We Have It All In Christ
/This week we continued the book of Philippians, looking at Chapter 2. Paul, under house arrest in Rome, and awaiting an audience before Nero, is writing to a church he helped launch about 10 years prior. Paul begins with four “ifs”:
1 So if there is any encouragement in Christ, any comfort from love, any participation in the Spirit, any affection and sympathy,
Paul is suggesting that since there are these blessings in Christ to us, (encouragement, comfort from love, participation in the Spirit, affection and sympathy) then we should live in love towards others (verse 2). We have it all in Christ, so we have all we need and don’t have to live selfishly towards others. The church, which is to be a true community, is to be marked by selflessness, humility, integrity, and care for others.
What would it be like to live in a community where that’s how you were treated? Like Christ treated you? We can receive this by being that way towards others. Paul tells us to be of the same mind, one mind, count others more significant than ourselves, look not only to our own interests but to the interests of others. Paul wants our thinking to change, and that’s where humility comes from - from within.
Looking to Christ, Matthew 20:28 Jesus tells us that “The Son of Man came not to be served but to serve, and to give his life as a ransom for many.” And in John 13:3-5, we read that he served his disciples by washing their feet. Jesus truly was a servant.
Stepping into verse 7, we see that He “emptied himself, by taking the form of a servant, being born in the likeness of men.” He humbled himself, not by putting anything off. Not by subtraction, but by adding something. Taking to himself a human nature is how he humbled himself.
Meditate on that: Your God is so glorious, that the way he could humble himself, was by adding something lesser to himself.
The infinite constrained to the finite. The immortal enfleshed in mortality. The one whose essence defines glory, put to utter shame. The fountain of life subjected to death. Bound to the grave.
Which immediately pushes us towards Paul’s goal: humble hearts that live outwardly like Christ.
Isaiah 53:3 says that Jesus was brought so low, the shame was unbearable to other people. There is no deeper, lower shame than the cross of Christ. He was stripped of his clothes, beaten nearly to death, mocked with a crown of thorns, nailed to a wooden cross, lifted high for all to see, and tortured to death. That’s what “even death on a cross” means, not to mention the curse of God that was upon him.
And he did this all for you, in your place. Doesn’t that foster awe in your soul? Jesus did this for you. So you don’t need to grasp for yourself.

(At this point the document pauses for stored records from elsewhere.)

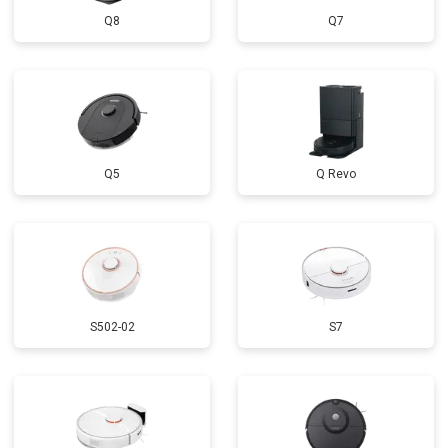
Q8
Q7
Q5
Q Revo
S502-02
S7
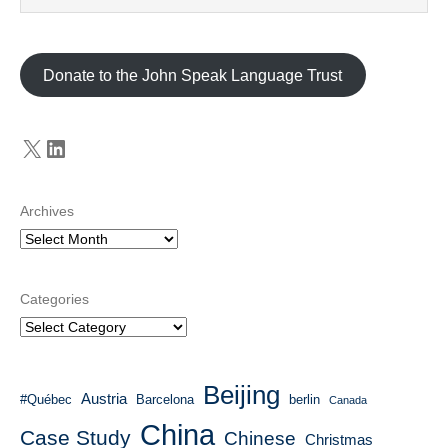
Donate to the John Speak Language Trust
X
LinkedIn
Archives
Categories
Beijing
Austria
#Québec
Barcelona
berlin
Canada
China
Case Study
Chinese
Christmas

And there’s something more. This pattern of humility and glorification isn’t just for Jesus, it’s the pattern he has established for us. Of course, we can’t serve in precisely the same way - we can’t make atonement for the sins of the world. And of course, we won’t be glorified to the heights of Christ. We do not have the name that is above every name. But, you have Christ, and, with him, everything. There is nothing to grasp after. You don’t need to use others for your advantage because there’s no more advantage to gain, you have it all. Only, act like Christ towards others. And his likeness, his character will be made manifest in our midst, and we can taste that glory even now.